Exercise material
---+---
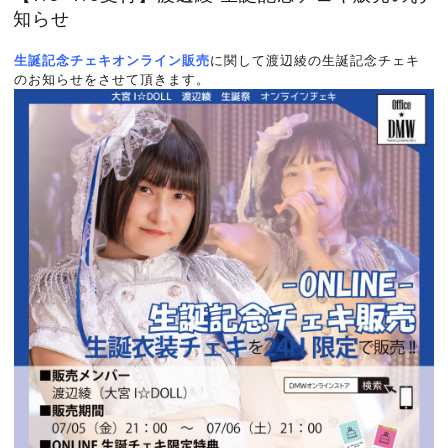
知らせ
生誕記念チェキオンライン販売
に関して渡辺綾の生誕記念チェキ
のお知らせをさせて頂きます。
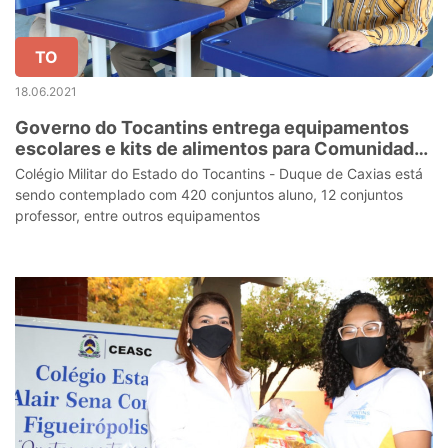
TO
18.06.2021
Governo do Tocantins entrega equipamentos
escolares e kits de alimentos para Comunidade
Escolar de Taquaruçu
Colégio Militar do Estado do Tocantins - Duque de Caxias está
sendo contemplado com 420 conjuntos aluno, 12 conjuntos
professor, entre outros equipamentos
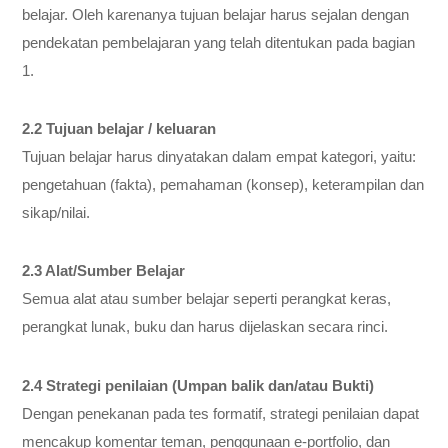
belajar. Oleh karenanya tujuan belajar harus sejalan dengan
pendekatan pembelajaran yang telah ditentukan pada bagian
1.
2.2 Tujuan belajar / keluaran
Tujuan belajar harus dinyatakan dalam empat kategori, yaitu:
pengetahuan (fakta), pemahaman (konsep), keterampilan dan
sikap/nilai.
2.3 Alat/Sumber Belajar
Semua alat atau sumber belajar seperti perangkat keras,
perangkat lunak, buku dan harus dijelaskan secara rinci.
2.4 Strategi penilaian (Umpan balik dan/atau Bukti)
Dengan penekanan pada tes formatif, strategi penilaian dapat
mencakup komentar teman, penggunaan e-portfolio, dan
---+---
What is needed
Return every record exactly, leaving out the pictures.

Solved problem
知らせ
生誕記念チェキオンライン販売
に関して渡辺綾の生誕記念チェキ
のお知らせをさせて頂きます。
TO
18.06.2021
Governo do Tocantins entrega equipamentos
escolares e kits de alimentos para Comunidade
Escolar de Taquaruçu
Colégio Militar do Estado do Tocantins - Duque de Caxias está
sendo contemplado com 420 conjuntos aluno, 12 conjuntos
professor, entre outros equipamentos
belajar. Oleh karenanya tujuan belajar harus sejalan dengan
pendekatan pembelajaran yang telah ditentukan pada bagian
1.
2.2 Tujuan belajar / keluaran
Tujuan belajar harus dinyatakan dalam empat kategori, yaitu:
pengetahuan (fakta), pemahaman (konsep), keterampilan dan
sikap/nilai.
2.3 Alat/Sumber Belajar
Semua alat atau sumber belajar seperti perangkat keras,
perangkat lunak, buku dan harus dijelaskan secara rinci.
2.4 Strategi penilaian (Umpan balik dan/atau Bukti)
Dengan penekanan pada tes formatif, strategi penilaian dapat
mencakup komentar teman, penggunaan e-portfolio, dan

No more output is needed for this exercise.